Die Miniturstädte im Inneren Istriens liegen hauptsächlich an den Hügelspitzen, weil eine solche Lage einst natürlichen Schutz bedeutete. Einige von ihnen hatten außer Stadtmauern auch Türme und bewegbare Brücken, die sie vor Angriffen der benachbarten Feudalherren oder Venedigs zusätzlich schützen sollten.

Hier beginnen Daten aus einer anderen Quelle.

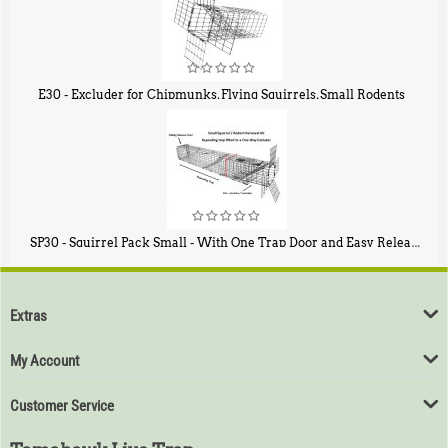
E30 - Excluder for Chipmunks, Flying Squirrels, Small Rodents
$
30
50
SP30 - Squirrel Pack Small - With One Trap Door and Easy Release Door
$
94
80
Extras
My Account
Customer Service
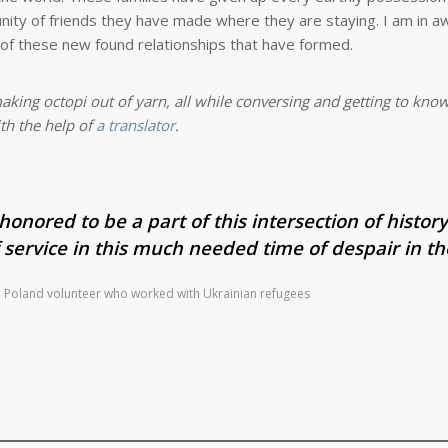
ty of friends they have made where they are staying. I am in aw
s of these new found relationships that have formed.
aking octopi out of yarn, all while conversing and getting to kno
th the help of
a translator
.
honored to be a part of this intersection of history.
 service in this much needed time of despair in th
n, Poland volunteer who worked with Ukrainian refugees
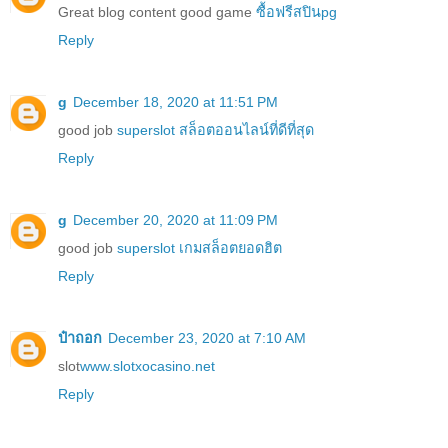
Great blog content good game
ซื้อฟรีสปินpg
Reply
g
December 18, 2020 at 11:51 PM
good job
superslot สล็อตออนไลน์ที่ดีที่สุด
Reply
g
December 20, 2020 at 11:09 PM
good job
superslot เกมสล็อตยอดฮิต
Reply
ป๋าถอก
December 23, 2020 at 7:10 AM
slot
www.slotxocasino.net
Reply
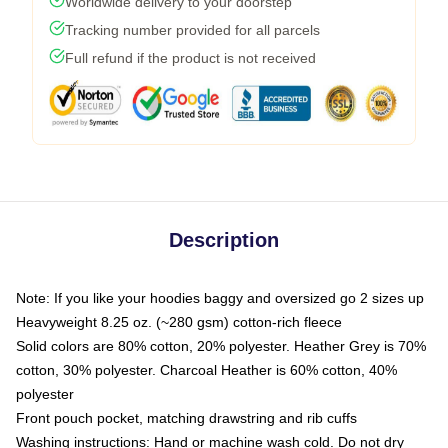
Worldwide delivery to your doorstep
Tracking number provided for all parcels
Full refund if the product is not received
Description
Note: If you like your hoodies baggy and oversized go 2 sizes up
Heavyweight 8.25 oz. (~280 gsm) cotton-rich fleece
Solid colors are 80% cotton, 20% polyester. Heather Grey is 70%
cotton, 30% polyester. Charcoal Heather is 60% cotton, 40%
polyester
Front pouch pocket, matching drawstring and rib cuffs
Washing instructions: Hand or machine wash cold. Do not dry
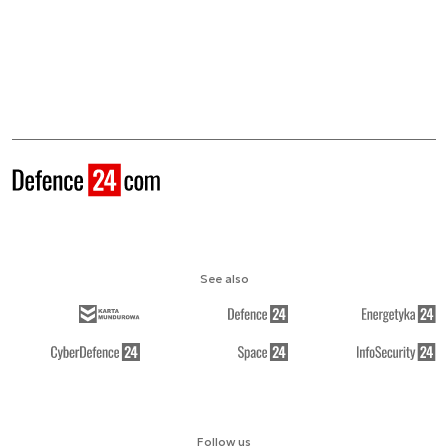
See also
Follow us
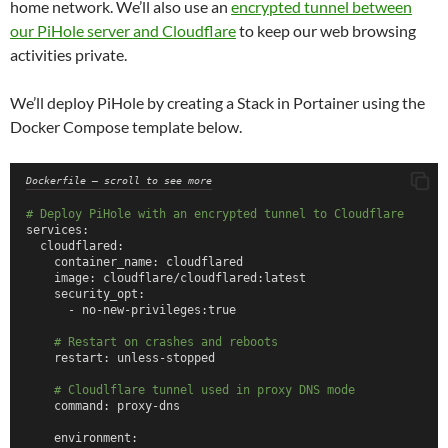
home network. We’ll also use an
encrypted tunnel between
our PiHole server and Cloudflare
to keep our web browsing
activities private.
We’ll deploy PiHole by creating a Stack in Portainer using the
Docker Compose template below.
Dockerfile – scroll to see more
# Deploy PiHole with an encrypted tunnel to Cloudflare
services:
  cloudflared:
    container_name: cloudflared
    image: cloudflare/cloudflared:latest
    security_opt:
      - no-new-privileges:true
# Restart on crashes and reboots
    restart: unless-stopped
# Cloudlflare tunnel used in proxy DNS mode
    command: proxy-dns
    environment:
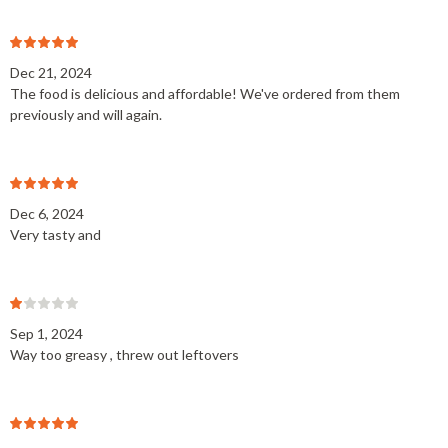
Dec 21, 2024
The food is delicious and affordable! We've ordered from them
previously and will again.
Dec 6, 2024
Very tasty and
Sep 1, 2024
Way too greasy , threw out leftovers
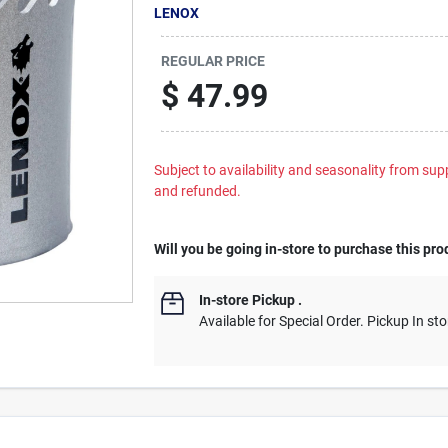
LENOX
REGULAR PRICE
$
47.99
Subject to availability and seasonality from suppl
and refunded.
Will you be going in-store to purchase this pro
In-store Pickup
.
Available for Special Order. Pickup In sto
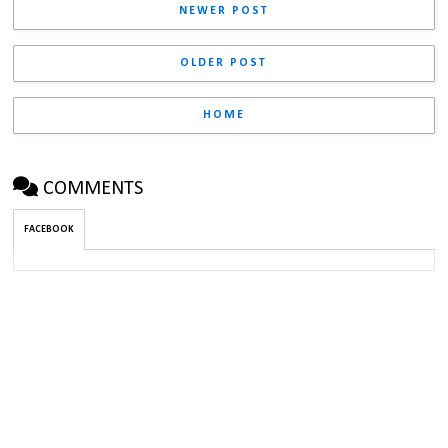
NEWER POST
OLDER POST
HOME
COMMENTS
FACEBOOK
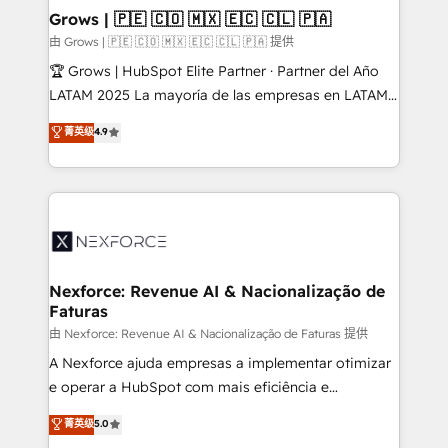
that drive real business results.
View, SuperOffice) - Custom integrations (e.g. MS
Grows | 🇵🇪 🇨🇴 🇲🇽 🇪🇨 🇨🇱 🇵🇦
Business Central, Navision, AX, SAP, Exact, AFAS) We
由 Grows | 🇵🇪 🇨🇴 🇲🇽 🇪🇨 🇨🇱 🇵🇦 提供
focus on growing B2B companies in the SME sector
🏆 Grows | HubSpot Elite Partner · Partner del Año
such as manufacturing, SaaS, business services and
LATAM 2025 La mayoría de las empresas en LATAM
wholesaler companies. As an experienced HubSpot
no tienen un problema de herramientas. Tienen un
菁英级
4.9
partner, we know how important user adoption is.
problema de orden. Equipos desalineados, datos
That's why we have developed a step-by-step
dispersos y procesos que dependen de personas
implementation process that focuses on user
clave — no de sistemas. Eso frena el crecimiento,
adoption. We’re experts on connecting data,
aunque tengas buena tecnología y ganas de escalar.
technology and people with each other. Together we
⚙️ Grows ordena los procesos comerciales, alinea
strive for optimal customer processes and
marketing, ventas y servicio, e implementa HubSpot
experiences. Systony – We believe you can grow!
de forma que genera resultados reales desde las
Nexforce: Revenue AI & Nacionalização de
Faturas
primeras semanas — no meses. 🤝 No entregamos
proyectos y nos vamos. Nos quedamos como
由 Nexforce: Revenue AI & Nacionalização de Faturas 提供
socios estratégicos, ayudando a sostener y escalar
A Nexforce ajuda empresas a implementar otimizar
lo que construimos juntos. Porque crecer sin orden
e operar a HubSpot com mais eficiência e
no es crecer — es solo moverse rápido. 🌎
previsibilidade de receita. Combinamos Revenue
菁英级
5.0
Operamos en Colombia, Perú, México, Ecuador,
Operations (RevOps) e Inteligência Artificial para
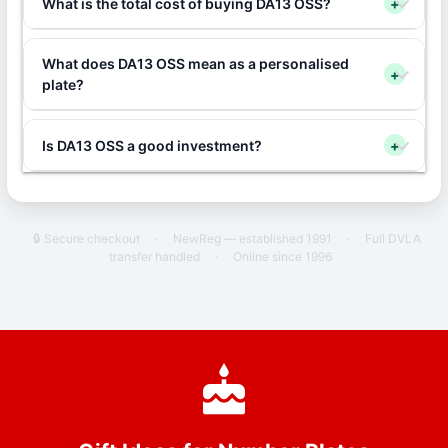
What is the total cost of buying DA13 OSS?
+
What does DA13 OSS mean as a personalised
+
plate?
Is DA13 OSS a good investment?
+
🔒 Secure checkout
·
NewReg — established 1991
·
Full DVLA
transfer handled
·
Online since 1996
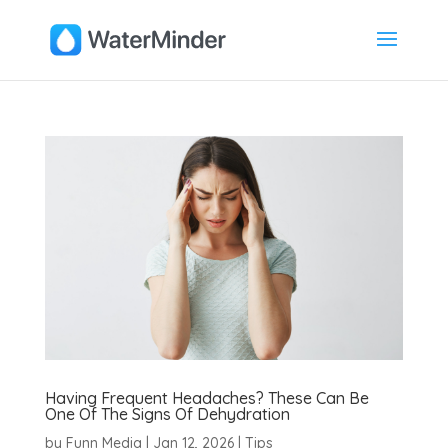
Having Frequent Headaches? These Can Be
One Of The Signs Of Dehydration
by
Funn Media
|
Jan 12, 2026
|
Tips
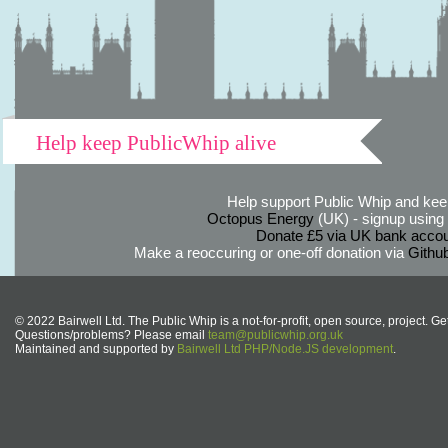
Help keep PublicWhip alive
Help support Public Whip and keep
Octopus Energy
(UK) - signup using th
Donate £5 via UK bank accou
Make a reoccuring or one-off donation via
Githu
© 2022 Bairwell Ltd. The Public Whip is a not-for-profit, open source, project. Ge
Questions/problems? Please email
team@publicwhip.org.uk
Maintained and supported by
Bairwell Ltd PHP/Node.JS development
.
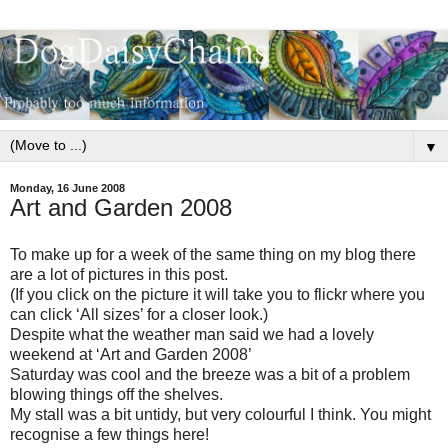
▼
Monday, 16 June 2008
Art and Garden 2008
To make up for a week of the same thing on my blog there
are a lot of pictures in this post.
(If you click on the picture it will take you to flickr where you
can click ‘All sizes’ for a closer look.)
Despite what the weather man said we had a lovely
weekend at ‘Art and Garden 2008’
Saturday was cool and the breeze was a bit of a problem
blowing things off the shelves.
My stall was a bit untidy, but very colourful I think. You might
recognise a few things here!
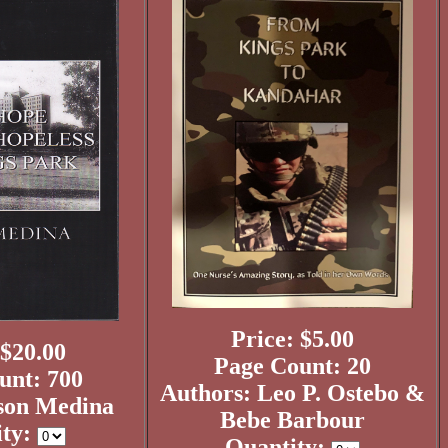
Price: $5.00
 $20.00
Page Count: 20
unt: 700
Authors: Leo P. Ostebo &
son Medina
Bebe Barbour
ity:
Quantity:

Innerhalb dieser mittelalterlichen Ansiedlungen, die von Außen wie Festungen wirken, gab es ein Netz gewundener, den Stadtmauern folgender Straßen. Zentrum des Lebens waren Kirche und Stadtplatz. Die Stadtlogen als Form gibt es in solchen Städtchen erst seit Ende Mittelalters, als die urbane Kultur stärker wird. Sie waren Orte, auf denen sich die Stadtbürger versammeln und Stadtväter die wichtigen Entscheidungen treffen. In allen Formen des öffentlichen Lebens spielen sie eine große Rolle. Falls sie sich außer Stadtmauern befanden, dieneten sie als Zufluchtsort den Reisenden, wenn das Stadttor geschlossen war.

Motovun

Über Motovun erhebt sich der romanische gotische Glockenturm mit einer Zackenkrone aus dem 13. Jahrhundert, der neben der Pfarrkirche des heiligen Stephans aus dem 17. Jahrhundert steht. Auf dem zentralen Stadtplatz befindet sich auch der romanische kommunale Palast, das größte profane Gebäude in Istrien aus jener Zeit. Umgeben ist es von zahlreichen anderen historischen Bauten. Motovun war schon immer ein sehr attraktives und populäres Ziel für Touristen, so dass hier auch das im ehemaligen Palast der Familie Polesini befindliche Hotel Kaštel anzutreffen ist.

In Motovun finden zahlreiche Veranstaltungen statt, doch zu einer der bekanntesten ist in den letzten Jahren das internationale Motovun Filmfestival geworden, das Ende Juli abgehalten wird und an dem auch bekannte Filmkünstler aus der ganzen Welt teilnehmen. Motovun ist gleichermaßen für Freunde des Ballonfahrens interessant, weil das Fliegen wegen des günstigen Mikroklimas während des gesamten Jahres möglich ist, so dass Motovun der Gastgeber einiger Ballon-Veranstaltungen ist.

Rovinj

An der wunderschönen Westküste von Istrien, fast direkt am Lim Fjord, liegt der romantischste Ort im Mittelmeer! Die Stadt Rovinj ist die richtige Destination für alle, die sich nach einer sentimentalen Atmosphäre der vergangenen Zeiten sehnen. Diese Atmosphäre ist nur noch hier zu finden. Diese Stadt begann ihr romantisches Leben auf einer Insel, einem begrenzten Raum, welcher der Stadtstruktur der eng einander gebauten Häuser, schmalen Gassen und kleinen Plätzen einen Sinn gegeben hat.

In Rovinj und der Umgebung erleben Sie die wunderbare Natur, erfüllen ihr Herz und Seele mit Liebe und Ihre Erinnerungen bereichern Sie mit Romantik, die nur in dieser kleiner Ecke von Mittelmeer zu finden ist.